## [TASK GOAL]
From the entries below, extract every line that includes the word "element".

## [DATA TO EXAMINE]
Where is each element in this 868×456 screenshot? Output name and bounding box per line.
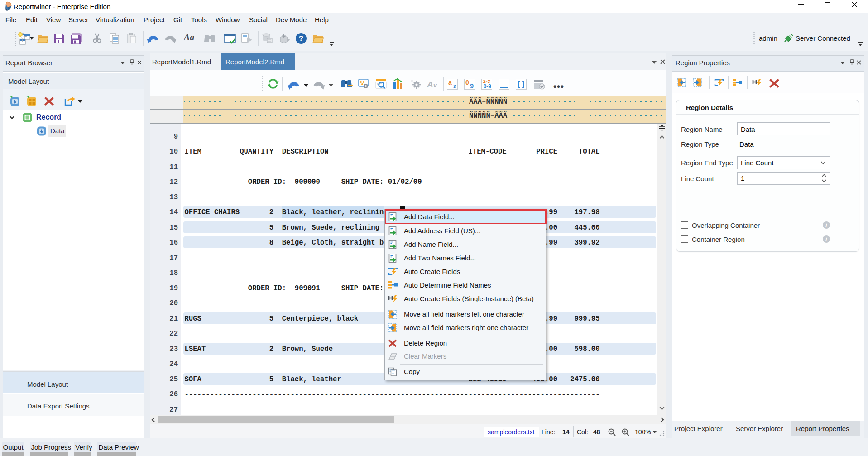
- svg-text:?: ?: [299, 34, 303, 43]
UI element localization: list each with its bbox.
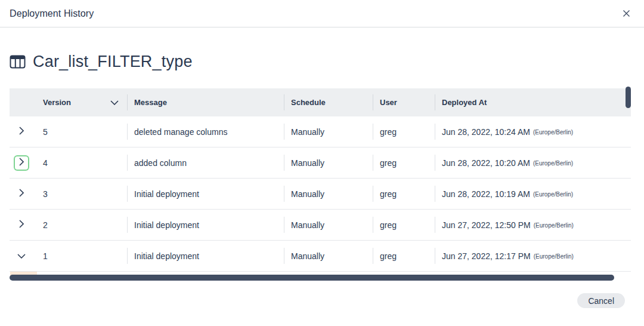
horizontal-scrollbar[interactable]: [10, 275, 614, 281]
column-label: Schedule: [291, 98, 326, 107]
table-row: 4 added column Manually greg Jun 28, 202…: [10, 147, 631, 179]
row-expander-cell: [10, 241, 33, 271]
row-expander-cell: [10, 179, 33, 209]
column-divider: [435, 186, 435, 202]
column-header-user[interactable]: User: [373, 88, 435, 116]
cell-text: Manually: [291, 189, 324, 199]
cell-version: 4: [33, 147, 127, 178]
cell-user: greg: [373, 147, 435, 178]
column-divider: [127, 94, 128, 110]
column-divider: [435, 217, 435, 233]
cell-schedule: Manually: [284, 116, 373, 147]
cell-text: Manually: [291, 251, 324, 261]
cell-schedule: Manually: [284, 241, 373, 271]
timezone-label: (Europe/Berlin): [534, 253, 574, 260]
cell-text: Jun 28, 2022, 10:20 AM: [442, 158, 530, 168]
column-divider: [435, 94, 435, 110]
page-title: Car_list_FILTER_type: [33, 53, 193, 71]
cell-message: added column: [127, 147, 284, 178]
column-divider: [373, 155, 373, 171]
cell-text: Jun 27, 2022, 12:50 PM: [442, 220, 531, 230]
column-header-deployed-at[interactable]: Deployed At: [435, 88, 631, 116]
column-label: User: [380, 98, 397, 107]
column-header-schedule[interactable]: Schedule: [284, 88, 373, 116]
column-divider: [284, 186, 284, 202]
column-label: Message: [134, 98, 167, 107]
column-divider: [373, 248, 373, 264]
column-divider: [373, 186, 373, 202]
timezone-label: (Europe/Berlin): [533, 129, 573, 136]
table-icon: [10, 55, 26, 69]
horizontal-scrollbar-track: [10, 275, 634, 281]
cell-deployed-at: Jun 28, 2022, 10:20 AM(Europe/Berlin): [435, 147, 631, 178]
cell-text: Initial deployment: [134, 251, 199, 261]
column-divider: [127, 124, 128, 140]
close-button[interactable]: [619, 7, 633, 21]
column-divider: [373, 94, 373, 110]
chevron-right-icon: [19, 189, 24, 199]
cell-text: Jun 28, 2022, 10:19 AM: [442, 189, 530, 199]
cell-schedule: Manually: [284, 210, 373, 240]
column-divider: [127, 155, 128, 171]
cell-schedule: Manually: [284, 179, 373, 209]
deployment-history-modal: Deployment History Car_list_FILTER_type …: [0, 0, 644, 326]
cell-text: greg: [380, 158, 397, 168]
cell-text: Jun 27, 2022, 12:17 PM: [442, 251, 531, 261]
cell-deployed-at: Jun 28, 2022, 10:19 AM(Europe/Berlin): [435, 179, 631, 209]
column-divider: [127, 186, 128, 202]
column-divider: [284, 124, 284, 140]
expand-row-button[interactable]: [15, 125, 28, 139]
cell-user: greg: [373, 179, 435, 209]
cell-text: Manually: [291, 127, 324, 137]
cell-user: greg: [373, 241, 435, 271]
column-divider: [435, 248, 435, 264]
cell-version: 2: [33, 210, 127, 240]
expand-row-button[interactable]: [15, 187, 28, 201]
cell-text: Jun 28, 2022, 10:24 AM: [442, 127, 530, 137]
chevron-down-icon[interactable]: [110, 98, 119, 107]
cell-text: greg: [380, 189, 397, 199]
cell-text: greg: [380, 220, 397, 230]
row-expander-cell: [10, 210, 33, 240]
chevron-right-icon: [19, 127, 24, 137]
cell-deployed-at: Jun 27, 2022, 12:17 PM(Europe/Berlin): [435, 241, 631, 271]
table-row: 2 Initial deployment Manually greg Jun 2…: [10, 210, 631, 241]
table-header-row: Version Message Schedule User Deployed A…: [10, 88, 631, 116]
cell-version: 3: [33, 179, 127, 209]
row-expander-cell: [10, 147, 33, 178]
cell-user: greg: [373, 210, 435, 240]
column-divider: [435, 155, 435, 171]
cell-text: deleted manage columns: [134, 127, 227, 137]
column-divider: [284, 94, 284, 110]
cell-message: Initial deployment: [127, 179, 284, 209]
modal-footer: Cancel: [577, 293, 625, 308]
cell-message: deleted manage columns: [127, 116, 284, 147]
column-divider: [284, 217, 284, 233]
cancel-button[interactable]: Cancel: [577, 293, 625, 308]
modal-titlebar: Deployment History: [0, 0, 644, 27]
column-header-message[interactable]: Message: [127, 88, 284, 116]
column-divider: [373, 124, 373, 140]
cell-deployed-at: Jun 27, 2022, 12:50 PM(Europe/Berlin): [435, 210, 631, 240]
timezone-label: (Europe/Berlin): [534, 222, 574, 229]
cell-version: 5: [33, 116, 127, 147]
cell-text: greg: [380, 127, 397, 137]
column-divider: [284, 155, 284, 171]
cell-message: Initial deployment: [127, 210, 284, 240]
column-divider: [284, 248, 284, 264]
column-header-version[interactable]: Version: [33, 88, 127, 116]
expander-header-cell: [10, 88, 33, 116]
expand-row-button[interactable]: [15, 156, 28, 170]
column-divider: [435, 124, 435, 140]
cell-deployed-at: Jun 28, 2022, 10:24 AM(Europe/Berlin): [435, 116, 631, 147]
cell-version: 1: [33, 241, 127, 271]
column-divider: [373, 217, 373, 233]
workbook-heading-row: Car_list_FILTER_type: [0, 27, 644, 71]
cell-text: Initial deployment: [134, 189, 199, 199]
vertical-scrollbar[interactable]: [626, 87, 631, 108]
expand-row-button[interactable]: [15, 219, 28, 232]
cell-schedule: Manually: [284, 147, 373, 178]
collapse-row-button[interactable]: [15, 250, 28, 263]
row-expander-cell: [10, 116, 33, 147]
deployment-table: Version Message Schedule User Deployed A…: [10, 88, 636, 281]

## [RESPONSE BELOW]
Where is each element in this 868×456 screenshot? Output name and bounding box per line.
UI element localization: list each with its bbox.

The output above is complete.